Protester Isaac Thompson, left, engages in a heated discussion with Potter's House's Gary Brock, right, over the scenes depicted in the Potter's Haunted House on Halloween night.
Marcus Larson/News-Register
By DAVID BATES and KATIE ARMES
Of the News-Register
Two kinds of scary - fake and real - collided Friday night in downtown McMinnville, because of a church-sponsored event that drew protesters charging that Potter's House deceptively used Halloween as an opportunity for fire and brimstone evangelism.
A haunted house that opened Thursday on Third Street, just west of the railroad tracks, treated visitors to a 20-minute horror show featuring graphic depictions of suicide, abuse, alcoholism and abortion.
One part featured an enraged husband killing his wife. Another featured gruesome photographs of aborted fetuses.
The series of skits culminated with a bloodied man being dragged off to Hell by demons. One of the hosts then took to the stage and addressed the audience that by that point was stunned into silence.
"Tonight we brought these dramatic scenes before you to enrich the reality that sin is real," he said. "Tonight, your decision to make, you can receive Jesus Christ or you can reject him. And the Bible says that the wages of sin is death."
Following the performance attended by a News-Register reporter, a few raised their hands, indicating they wished to have their sins forgiven - although it appeared that some were already church members.
This brand of evangelizing is a hallmark of Potter's House, a fundamentalist Pentecostal church founded in 1970 by Wayman Mitchell in Prescott, Ariz. Another such event was held this Halloween in Albuquerque, N.M., where it was also met with protests.
Earlier this year, Potter's House pulled off a similar stunt during the Alien Daze celebration downtown - advertising an event that appealed to those who came to celebrate UFOs and extraterrestrial life, only to have the audience discover they'd basically walked into church.
Religion, however, was not what patrons expected when they visited Thursday.
"We went down there because it was advertised as a haunted house," said Julie Weiler. "We thought, 'Oh, this will be cool!'" After discovering what was going on inside, she termed it "false advertising."
"They say it's a haunted house," she said. "It's not a haunted house."
Weiler's 18-year-old daughter, Chemeketa Community College student Cortney Barnes, said she went in knowing what was in store and still found the production offensive.

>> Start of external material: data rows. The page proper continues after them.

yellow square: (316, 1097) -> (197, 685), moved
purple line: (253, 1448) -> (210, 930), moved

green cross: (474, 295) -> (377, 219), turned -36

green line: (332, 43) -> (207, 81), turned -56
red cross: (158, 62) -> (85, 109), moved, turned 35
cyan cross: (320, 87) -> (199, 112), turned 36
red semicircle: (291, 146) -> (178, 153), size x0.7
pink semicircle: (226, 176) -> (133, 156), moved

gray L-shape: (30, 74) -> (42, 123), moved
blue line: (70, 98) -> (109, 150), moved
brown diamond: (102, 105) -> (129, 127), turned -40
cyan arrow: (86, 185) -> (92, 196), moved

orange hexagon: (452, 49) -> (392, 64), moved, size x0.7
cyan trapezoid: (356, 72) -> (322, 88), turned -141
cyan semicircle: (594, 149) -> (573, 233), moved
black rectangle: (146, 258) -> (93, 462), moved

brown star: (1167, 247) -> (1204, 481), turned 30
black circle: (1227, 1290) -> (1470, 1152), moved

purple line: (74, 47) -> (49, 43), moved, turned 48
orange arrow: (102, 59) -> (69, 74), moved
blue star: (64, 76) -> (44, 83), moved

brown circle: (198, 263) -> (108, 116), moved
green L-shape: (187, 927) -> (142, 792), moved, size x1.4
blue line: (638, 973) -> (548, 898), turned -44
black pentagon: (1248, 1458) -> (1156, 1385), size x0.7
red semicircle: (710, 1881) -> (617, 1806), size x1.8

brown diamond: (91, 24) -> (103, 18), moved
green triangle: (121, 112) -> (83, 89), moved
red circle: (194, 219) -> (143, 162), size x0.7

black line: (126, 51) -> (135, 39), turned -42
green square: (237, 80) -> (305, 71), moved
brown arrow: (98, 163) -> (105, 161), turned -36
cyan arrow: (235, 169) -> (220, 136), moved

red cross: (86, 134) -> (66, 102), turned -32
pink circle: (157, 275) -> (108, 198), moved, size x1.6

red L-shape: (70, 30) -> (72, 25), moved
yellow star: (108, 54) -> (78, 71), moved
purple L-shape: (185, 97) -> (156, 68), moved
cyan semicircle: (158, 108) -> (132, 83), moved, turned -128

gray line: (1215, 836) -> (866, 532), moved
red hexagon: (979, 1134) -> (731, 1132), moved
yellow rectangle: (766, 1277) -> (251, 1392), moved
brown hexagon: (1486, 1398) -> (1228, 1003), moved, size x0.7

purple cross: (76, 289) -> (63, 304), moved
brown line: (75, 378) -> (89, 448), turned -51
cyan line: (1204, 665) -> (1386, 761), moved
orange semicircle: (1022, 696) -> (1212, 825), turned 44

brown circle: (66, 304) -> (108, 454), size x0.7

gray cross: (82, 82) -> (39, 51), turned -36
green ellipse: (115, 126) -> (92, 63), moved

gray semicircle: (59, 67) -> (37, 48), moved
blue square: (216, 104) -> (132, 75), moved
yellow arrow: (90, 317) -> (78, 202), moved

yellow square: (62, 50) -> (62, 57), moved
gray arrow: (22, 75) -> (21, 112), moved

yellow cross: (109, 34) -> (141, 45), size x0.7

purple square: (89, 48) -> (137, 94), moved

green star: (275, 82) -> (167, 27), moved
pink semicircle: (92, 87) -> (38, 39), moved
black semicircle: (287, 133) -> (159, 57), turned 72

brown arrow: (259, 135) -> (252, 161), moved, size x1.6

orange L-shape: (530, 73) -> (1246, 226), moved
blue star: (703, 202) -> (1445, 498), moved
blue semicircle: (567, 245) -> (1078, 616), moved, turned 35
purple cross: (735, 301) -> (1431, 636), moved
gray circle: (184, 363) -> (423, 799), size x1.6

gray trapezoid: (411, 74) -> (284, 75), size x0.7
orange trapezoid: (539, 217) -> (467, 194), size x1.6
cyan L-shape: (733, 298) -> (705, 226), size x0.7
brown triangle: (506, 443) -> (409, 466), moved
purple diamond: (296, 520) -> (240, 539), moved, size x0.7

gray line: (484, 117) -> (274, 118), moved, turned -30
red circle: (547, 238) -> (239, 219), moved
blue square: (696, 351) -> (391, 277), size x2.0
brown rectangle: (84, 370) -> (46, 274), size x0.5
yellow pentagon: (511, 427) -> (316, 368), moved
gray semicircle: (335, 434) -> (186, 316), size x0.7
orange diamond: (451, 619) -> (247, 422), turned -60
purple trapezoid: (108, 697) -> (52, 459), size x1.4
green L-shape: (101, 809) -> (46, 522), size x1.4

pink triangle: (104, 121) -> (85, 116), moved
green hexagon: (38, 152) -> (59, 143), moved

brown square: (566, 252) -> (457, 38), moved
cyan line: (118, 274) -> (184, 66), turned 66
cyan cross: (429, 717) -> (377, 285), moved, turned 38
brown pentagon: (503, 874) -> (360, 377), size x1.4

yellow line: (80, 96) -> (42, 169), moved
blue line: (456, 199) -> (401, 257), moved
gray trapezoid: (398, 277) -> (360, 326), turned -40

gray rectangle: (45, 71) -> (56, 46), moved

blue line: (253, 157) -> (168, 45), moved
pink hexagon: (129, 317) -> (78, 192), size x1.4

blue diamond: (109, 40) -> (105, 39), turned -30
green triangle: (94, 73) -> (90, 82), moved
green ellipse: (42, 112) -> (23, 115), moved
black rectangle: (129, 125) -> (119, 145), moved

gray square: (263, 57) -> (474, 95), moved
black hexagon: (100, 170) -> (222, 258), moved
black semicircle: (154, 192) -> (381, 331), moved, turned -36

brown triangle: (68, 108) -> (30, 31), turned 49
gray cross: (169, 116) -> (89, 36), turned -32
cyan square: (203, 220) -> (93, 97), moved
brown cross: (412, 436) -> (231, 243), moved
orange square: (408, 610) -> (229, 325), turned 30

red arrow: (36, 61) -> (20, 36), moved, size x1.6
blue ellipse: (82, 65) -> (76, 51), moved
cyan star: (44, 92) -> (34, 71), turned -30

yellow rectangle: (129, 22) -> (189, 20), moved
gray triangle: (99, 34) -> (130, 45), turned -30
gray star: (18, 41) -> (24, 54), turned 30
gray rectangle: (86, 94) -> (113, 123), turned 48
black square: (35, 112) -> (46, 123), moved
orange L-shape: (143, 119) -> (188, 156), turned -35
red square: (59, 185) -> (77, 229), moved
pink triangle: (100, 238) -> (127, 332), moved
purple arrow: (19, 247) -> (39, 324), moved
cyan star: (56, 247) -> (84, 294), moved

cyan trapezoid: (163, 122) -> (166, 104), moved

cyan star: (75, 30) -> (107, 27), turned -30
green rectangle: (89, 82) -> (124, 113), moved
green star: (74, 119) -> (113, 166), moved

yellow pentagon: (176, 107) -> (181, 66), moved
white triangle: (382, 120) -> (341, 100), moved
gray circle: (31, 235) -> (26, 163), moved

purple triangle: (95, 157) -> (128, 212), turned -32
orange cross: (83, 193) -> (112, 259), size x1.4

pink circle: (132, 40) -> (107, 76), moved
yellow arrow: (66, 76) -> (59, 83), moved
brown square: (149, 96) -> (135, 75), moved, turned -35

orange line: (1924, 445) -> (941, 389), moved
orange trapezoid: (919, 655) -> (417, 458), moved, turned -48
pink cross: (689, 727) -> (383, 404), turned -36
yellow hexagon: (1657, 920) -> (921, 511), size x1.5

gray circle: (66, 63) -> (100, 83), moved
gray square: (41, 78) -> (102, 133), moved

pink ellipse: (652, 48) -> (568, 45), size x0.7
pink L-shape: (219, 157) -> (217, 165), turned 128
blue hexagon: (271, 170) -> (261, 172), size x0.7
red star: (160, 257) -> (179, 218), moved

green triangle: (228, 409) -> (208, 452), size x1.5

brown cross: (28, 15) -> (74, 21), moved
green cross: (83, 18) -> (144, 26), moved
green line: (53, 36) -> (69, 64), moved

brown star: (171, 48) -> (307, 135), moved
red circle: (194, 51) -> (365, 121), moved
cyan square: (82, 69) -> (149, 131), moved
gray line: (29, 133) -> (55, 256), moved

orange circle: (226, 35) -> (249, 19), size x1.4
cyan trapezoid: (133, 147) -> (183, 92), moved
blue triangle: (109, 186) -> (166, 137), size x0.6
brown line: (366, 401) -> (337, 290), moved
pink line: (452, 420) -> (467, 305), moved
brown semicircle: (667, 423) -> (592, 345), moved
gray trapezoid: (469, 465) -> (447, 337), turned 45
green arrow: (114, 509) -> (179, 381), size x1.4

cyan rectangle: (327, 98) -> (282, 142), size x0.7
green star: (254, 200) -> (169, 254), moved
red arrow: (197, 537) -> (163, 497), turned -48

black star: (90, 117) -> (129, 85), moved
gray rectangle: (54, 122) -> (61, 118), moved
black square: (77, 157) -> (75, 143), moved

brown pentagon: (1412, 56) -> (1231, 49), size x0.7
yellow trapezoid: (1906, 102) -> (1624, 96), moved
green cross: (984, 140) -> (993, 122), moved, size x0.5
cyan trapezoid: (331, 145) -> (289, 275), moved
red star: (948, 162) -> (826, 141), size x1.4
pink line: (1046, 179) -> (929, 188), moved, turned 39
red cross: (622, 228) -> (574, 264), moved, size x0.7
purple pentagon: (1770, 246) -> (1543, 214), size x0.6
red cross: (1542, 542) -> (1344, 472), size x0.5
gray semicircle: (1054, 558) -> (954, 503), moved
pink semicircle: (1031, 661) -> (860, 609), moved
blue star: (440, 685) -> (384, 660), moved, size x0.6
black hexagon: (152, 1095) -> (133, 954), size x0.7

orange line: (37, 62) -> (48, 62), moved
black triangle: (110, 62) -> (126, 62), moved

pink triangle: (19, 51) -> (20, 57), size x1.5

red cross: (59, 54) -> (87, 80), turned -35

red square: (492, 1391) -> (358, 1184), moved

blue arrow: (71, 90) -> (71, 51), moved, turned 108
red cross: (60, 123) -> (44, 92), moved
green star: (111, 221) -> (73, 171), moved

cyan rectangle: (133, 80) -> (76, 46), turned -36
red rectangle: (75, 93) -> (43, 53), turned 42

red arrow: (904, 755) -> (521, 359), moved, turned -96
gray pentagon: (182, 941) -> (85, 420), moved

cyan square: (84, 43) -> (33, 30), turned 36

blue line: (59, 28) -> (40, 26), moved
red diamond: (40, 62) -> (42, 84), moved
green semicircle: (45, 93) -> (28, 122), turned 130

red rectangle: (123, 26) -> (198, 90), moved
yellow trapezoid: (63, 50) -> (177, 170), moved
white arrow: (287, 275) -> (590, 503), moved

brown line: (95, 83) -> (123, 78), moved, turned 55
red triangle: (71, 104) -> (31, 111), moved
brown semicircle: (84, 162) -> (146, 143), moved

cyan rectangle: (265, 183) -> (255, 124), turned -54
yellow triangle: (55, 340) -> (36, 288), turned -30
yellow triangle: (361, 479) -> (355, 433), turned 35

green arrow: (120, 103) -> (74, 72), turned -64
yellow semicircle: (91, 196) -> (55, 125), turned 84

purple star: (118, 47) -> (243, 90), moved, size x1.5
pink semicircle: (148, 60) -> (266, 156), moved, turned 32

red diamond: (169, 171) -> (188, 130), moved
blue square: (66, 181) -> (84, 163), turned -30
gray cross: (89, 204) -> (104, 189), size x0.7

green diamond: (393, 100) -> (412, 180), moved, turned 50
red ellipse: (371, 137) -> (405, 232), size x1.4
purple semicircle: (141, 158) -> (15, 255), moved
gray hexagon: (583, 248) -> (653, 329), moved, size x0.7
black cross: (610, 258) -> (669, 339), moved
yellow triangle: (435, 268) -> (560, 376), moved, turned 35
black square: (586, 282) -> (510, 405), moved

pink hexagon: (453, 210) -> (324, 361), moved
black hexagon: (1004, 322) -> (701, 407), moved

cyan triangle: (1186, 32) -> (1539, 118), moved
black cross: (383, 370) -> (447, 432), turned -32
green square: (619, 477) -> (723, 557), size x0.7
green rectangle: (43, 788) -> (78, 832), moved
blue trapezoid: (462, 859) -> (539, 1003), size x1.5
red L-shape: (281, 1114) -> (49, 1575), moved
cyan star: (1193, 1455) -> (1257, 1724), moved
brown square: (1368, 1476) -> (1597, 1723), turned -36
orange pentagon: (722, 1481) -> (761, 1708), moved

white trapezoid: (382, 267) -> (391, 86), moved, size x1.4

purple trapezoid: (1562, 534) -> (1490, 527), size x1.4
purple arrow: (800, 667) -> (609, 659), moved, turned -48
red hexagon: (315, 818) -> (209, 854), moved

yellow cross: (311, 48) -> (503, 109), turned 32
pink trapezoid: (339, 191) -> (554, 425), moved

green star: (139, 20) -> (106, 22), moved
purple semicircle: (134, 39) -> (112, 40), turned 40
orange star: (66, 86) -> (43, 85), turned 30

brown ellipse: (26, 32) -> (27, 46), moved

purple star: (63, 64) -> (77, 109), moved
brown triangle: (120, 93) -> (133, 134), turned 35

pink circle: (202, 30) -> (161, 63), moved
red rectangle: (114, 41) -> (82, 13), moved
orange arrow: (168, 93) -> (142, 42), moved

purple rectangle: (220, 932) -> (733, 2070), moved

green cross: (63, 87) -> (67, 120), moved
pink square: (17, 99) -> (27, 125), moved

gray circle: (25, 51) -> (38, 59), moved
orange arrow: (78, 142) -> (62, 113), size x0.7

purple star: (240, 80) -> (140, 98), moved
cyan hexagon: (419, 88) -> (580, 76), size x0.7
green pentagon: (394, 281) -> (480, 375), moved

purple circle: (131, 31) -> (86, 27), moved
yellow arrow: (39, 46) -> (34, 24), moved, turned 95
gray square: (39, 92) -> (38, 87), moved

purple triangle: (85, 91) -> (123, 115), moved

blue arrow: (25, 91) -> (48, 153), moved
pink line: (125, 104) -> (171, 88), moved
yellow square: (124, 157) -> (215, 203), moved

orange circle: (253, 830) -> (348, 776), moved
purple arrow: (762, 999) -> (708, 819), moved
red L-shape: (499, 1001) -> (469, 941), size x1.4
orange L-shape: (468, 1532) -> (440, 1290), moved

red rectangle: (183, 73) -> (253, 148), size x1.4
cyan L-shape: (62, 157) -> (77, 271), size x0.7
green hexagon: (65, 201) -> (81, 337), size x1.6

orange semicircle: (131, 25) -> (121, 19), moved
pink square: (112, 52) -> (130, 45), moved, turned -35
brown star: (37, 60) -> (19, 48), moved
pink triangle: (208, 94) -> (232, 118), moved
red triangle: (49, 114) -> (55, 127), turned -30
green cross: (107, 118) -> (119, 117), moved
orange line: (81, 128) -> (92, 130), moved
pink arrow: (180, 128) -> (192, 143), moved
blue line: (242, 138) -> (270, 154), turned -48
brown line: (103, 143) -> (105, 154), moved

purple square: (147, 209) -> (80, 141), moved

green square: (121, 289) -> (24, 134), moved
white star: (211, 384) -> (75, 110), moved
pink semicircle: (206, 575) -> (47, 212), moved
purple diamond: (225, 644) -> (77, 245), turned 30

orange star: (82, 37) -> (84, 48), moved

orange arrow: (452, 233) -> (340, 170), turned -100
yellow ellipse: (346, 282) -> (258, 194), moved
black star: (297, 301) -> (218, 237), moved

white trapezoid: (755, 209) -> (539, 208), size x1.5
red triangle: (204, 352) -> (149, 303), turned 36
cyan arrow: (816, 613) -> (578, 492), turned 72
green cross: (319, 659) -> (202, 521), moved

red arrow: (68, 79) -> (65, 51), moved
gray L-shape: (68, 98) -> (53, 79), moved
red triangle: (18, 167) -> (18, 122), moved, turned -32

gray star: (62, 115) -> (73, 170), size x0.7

She said she objected when a prop of a dead fetus was brought out.
"I said, 'This is wrong,'" she recalled. That, she said, drew this response from a church organizer: "There will be no opinions or comments in my house, so shut up!"
Barnes noted, "He actually said, 'Shut up!'"
The skits played out before audiences of 15 to 20 mostly young people, whom church organizers say were warned in advance about graphic depictions of violence.
The room rotated between skits, revealing new sets behind curtains. In one skit, performed in a living room set, a young man discovered he'd lost his job.
As he struggled with thoughts of suicide, a demon-like creature growled that he had failed his family, making his life a waste. But an angelic woman urged him to turn to God.
As the cacophony reached its peak, the man placed a gun in his mouth and pulled the trigger, releasing a flash of light and blast of sound.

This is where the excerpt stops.